Most musicians report MPA directly prior and during a performance; however, some musicians may report anticipation anxiety days, weeks, or even months before a performance (Van Kemenade, Van Son, & Van Heesch, 1995). Depression and anxiety disorders are frequently observed psychiatric co-morbidities when treating severe MPA. Kenny (2011) suggested a tripartite typology of MPA which differentiates between (a) severe MPA as a focal disorder in an otherwise healthy musician, (b) severe MPA as an expression of social anxiety, and (c) severe MPA as a more complex psychopathology in which case, the individual may suffer from an extreme combination of emotional, cognitive, and somatic anxiety as well as serious problems with the sense of self and self-esteem.
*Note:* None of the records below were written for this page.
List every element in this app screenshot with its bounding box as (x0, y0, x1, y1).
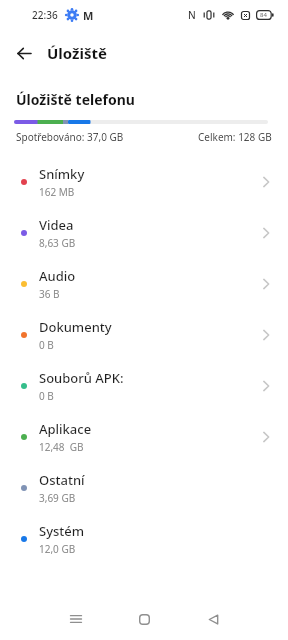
staticText: Celkem: 128 GB (198, 130, 272, 144)
staticText: Dokumenty (39, 318, 112, 336)
staticText: 12,48 GB (39, 440, 84, 454)
staticText: 0 B (39, 338, 54, 352)
staticText: 84 (260, 11, 267, 19)
staticText: 3,69 GB (39, 491, 76, 505)
button[interactable] (17, 46, 32, 61)
staticText: M (83, 8, 94, 23)
button[interactable]: Souborů APK: (0, 360, 288, 411)
button[interactable]: Dokumenty (0, 309, 288, 360)
button[interactable]: Snímky (0, 156, 288, 207)
button[interactable]: Aplikace (0, 411, 288, 462)
staticText: Snímky (39, 165, 85, 183)
staticText: Souborů APK: (39, 369, 124, 387)
staticText: Systém (39, 522, 85, 540)
staticText: Úložiště (47, 43, 107, 63)
staticText: 162 MB (39, 185, 75, 199)
staticText: N (188, 8, 196, 22)
staticText: Aplikace (39, 420, 92, 438)
staticText: 36 B (39, 287, 60, 301)
staticText: Ostatní (39, 471, 85, 489)
staticText: 8,63 GB (39, 236, 76, 250)
staticText: Spotřebováno: 37,0 GB (16, 130, 124, 144)
button[interactable]: Audio (0, 258, 288, 309)
button[interactable]: Systém (0, 513, 288, 564)
button[interactable]: Úložiště (0, 30, 288, 76)
button[interactable] (41, 598, 110, 640)
staticText: 12,0 GB (39, 542, 76, 556)
staticText: Videa (39, 216, 74, 234)
staticText: Úložiště telefonu (16, 90, 135, 109)
staticText: 22:36 (32, 8, 58, 22)
staticText: Audio (39, 267, 76, 285)
button[interactable]: Videa (0, 207, 288, 258)
button[interactable]: Ostatní (0, 462, 288, 513)
staticText: 0 B (39, 389, 54, 403)
button[interactable] (110, 598, 179, 640)
button[interactable] (179, 598, 248, 640)
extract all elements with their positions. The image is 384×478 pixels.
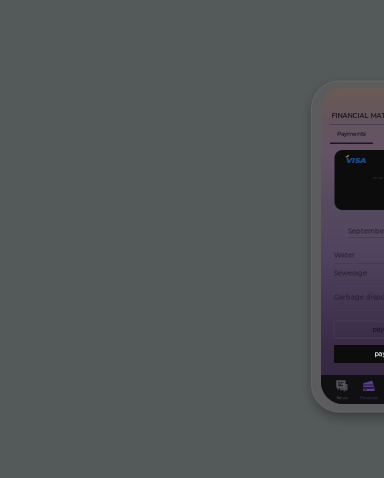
button[interactable]: pay for month xyxy=(334,321,384,338)
staticText: pay for month xyxy=(372,326,384,333)
staticText: News xyxy=(336,395,348,400)
staticText: pay (5 400 ₽) xyxy=(374,350,384,358)
staticText: VISA xyxy=(346,155,366,165)
staticText: Payments xyxy=(337,130,366,137)
button[interactable]: News xyxy=(329,375,356,404)
staticText: Finance xyxy=(360,395,378,400)
staticText: Garbage disposal xyxy=(334,293,384,301)
button[interactable]: pay (5 400 ₽) xyxy=(334,345,384,363)
staticText: •••• •••• •••• 4213 xyxy=(372,175,384,180)
staticText: Water xyxy=(334,251,355,259)
button[interactable]: Finance xyxy=(356,375,383,404)
staticText: Sewerage xyxy=(334,269,367,277)
staticText: FINANCIAL MATTERS xyxy=(332,112,384,120)
button[interactable]: Payments xyxy=(330,126,373,144)
staticText: September xyxy=(348,227,384,235)
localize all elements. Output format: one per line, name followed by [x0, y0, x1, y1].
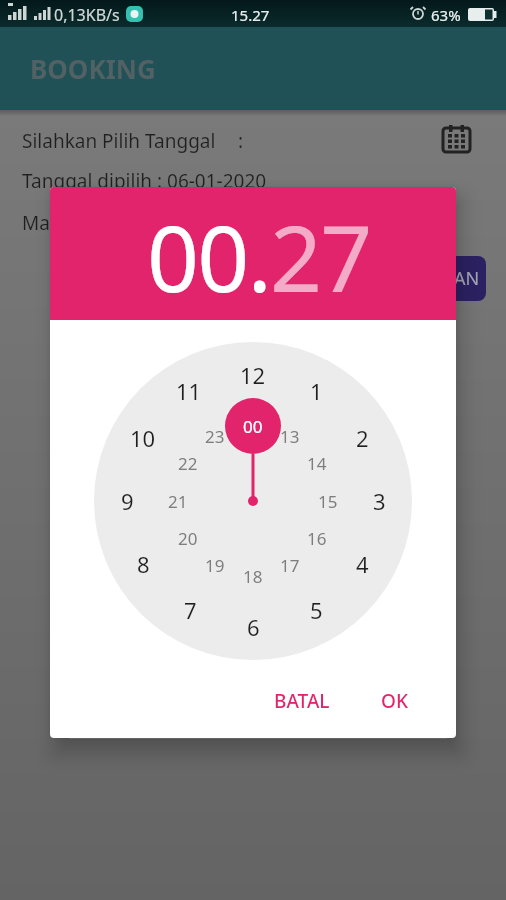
staticText: OK: [381, 688, 408, 714]
button[interactable]: BATAL: [242, 681, 362, 721]
staticText: 7: [184, 595, 197, 625]
staticText: 00.27: [147, 195, 371, 319]
staticText: 8: [137, 549, 150, 579]
staticText: 10: [130, 423, 156, 453]
staticText: 00: [243, 415, 263, 438]
staticText: BATAL: [274, 688, 330, 714]
staticText: 18: [243, 565, 263, 588]
staticText: 15: [318, 490, 338, 513]
button[interactable]: PAN: [420, 256, 486, 301]
staticText: 4: [356, 549, 369, 579]
staticText: 16: [307, 527, 327, 550]
button[interactable]: OK: [334, 681, 454, 721]
staticText: Masukkan Jam: [22, 210, 152, 236]
staticText: 19: [205, 554, 225, 577]
staticText: 15.27: [231, 5, 270, 25]
staticText: 11: [176, 376, 202, 406]
staticText: BOOKING: [30, 51, 156, 86]
staticText: Silahkan Pilih Tanggal: [22, 128, 216, 154]
staticText: 20: [178, 527, 198, 550]
staticText: 63%: [431, 5, 461, 25]
staticText: Tanggal dipilih : 06-01-2020: [22, 168, 267, 194]
staticText: 0,13KB/s: [54, 4, 120, 26]
staticText: 6: [247, 612, 260, 642]
staticText: 22: [178, 452, 198, 475]
staticText: 2: [356, 423, 369, 453]
staticText: :: [238, 128, 244, 154]
staticText: 3: [373, 486, 386, 516]
staticText: PAN: [444, 266, 480, 291]
staticText: 13: [280, 425, 300, 448]
staticText: 23: [205, 425, 225, 448]
staticText: 14: [307, 452, 327, 475]
staticText: 5: [310, 595, 323, 625]
staticText: 17: [280, 554, 300, 577]
staticText: 12: [240, 360, 266, 390]
button[interactable]: [443, 125, 470, 152]
staticText: 1: [310, 376, 323, 406]
staticText: 9: [121, 486, 134, 516]
staticText: 21: [168, 490, 188, 513]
Particularly, the link between MPA and social anxiety has been widely researched (e.g., Cox & Kenardy, 1993; Dobos, Piko, & Kenny, 2019; Kenny, 2011; Nicholson, Cody, & Beck, 2015). This is underlined by the fact that the DSM-5 now acknowledges evidence of individuals suffering exclusively from performance anxiety as a distinct sub-type of social anxiety disorder (SAD) by introducing a new specifier, performance only which replaces the old generalized specifier.
More recently, however, Kenny (2016) challenged existing definitions of MPA, trying to address inconsistencies with the emerging research and, most importantly, distinguishing MPA from SAD. Although MPA and SAD share common characteristics such as the fear of negative evaluation, both conditions repeatedly showed significant differences (for a discussion, see Kenny, 2008). Previous research by Gorges, Alpers, and Pauli (2007) showed that even though SAD highly correlates with MPA, only the performance anxiety sub-scale, not the fear of social interaction, predicts MPA. In our previous research article about the role of parenting style and adult attachment behavior in MPA, we found a strong relationship between MPA and generalized anxiety disorder (GAD; see Wiedemann, Vogel, Voss, Nusseck, & Hoyer, 2019). Finding that the expression of GAD was such as strong predictor of MPA, we conducted a literature search of MPA and its relation to other anxiety disorders finding that the vast majority of research does not consider GAD as a potential predictor of MPA. The DSM-5 anxiety sub-workgroup, however, suggests that performance anxiety in general should only be considered as an exemplar of SAD if fear of negative evaluation by others is the presenting core issue, whereas the predominance of a fear of failure in a non-social context should always be considered as a manifestation of GAD (Heimberg et al., 2014). Even though classification systems such as the DSM-5 have attracted considerable criticism (for an overview, see Pickersgill, 2013), they are a practical tool for both clinicians and researchers to integrate and guide empirical studies using standardized diagnostic criteria as well as to decide on treatment need and treatment choice (Caspi et al., 2014). Advancing our understanding of how MPA relates to other anxiety disorders may be particularly useful when considering potential treatment choices, for example, cognitive-behavioral therapists may use different tools depending on whether generalized (e.g., exposition) or social (e.g., reality testing) anxieties are more prevalent.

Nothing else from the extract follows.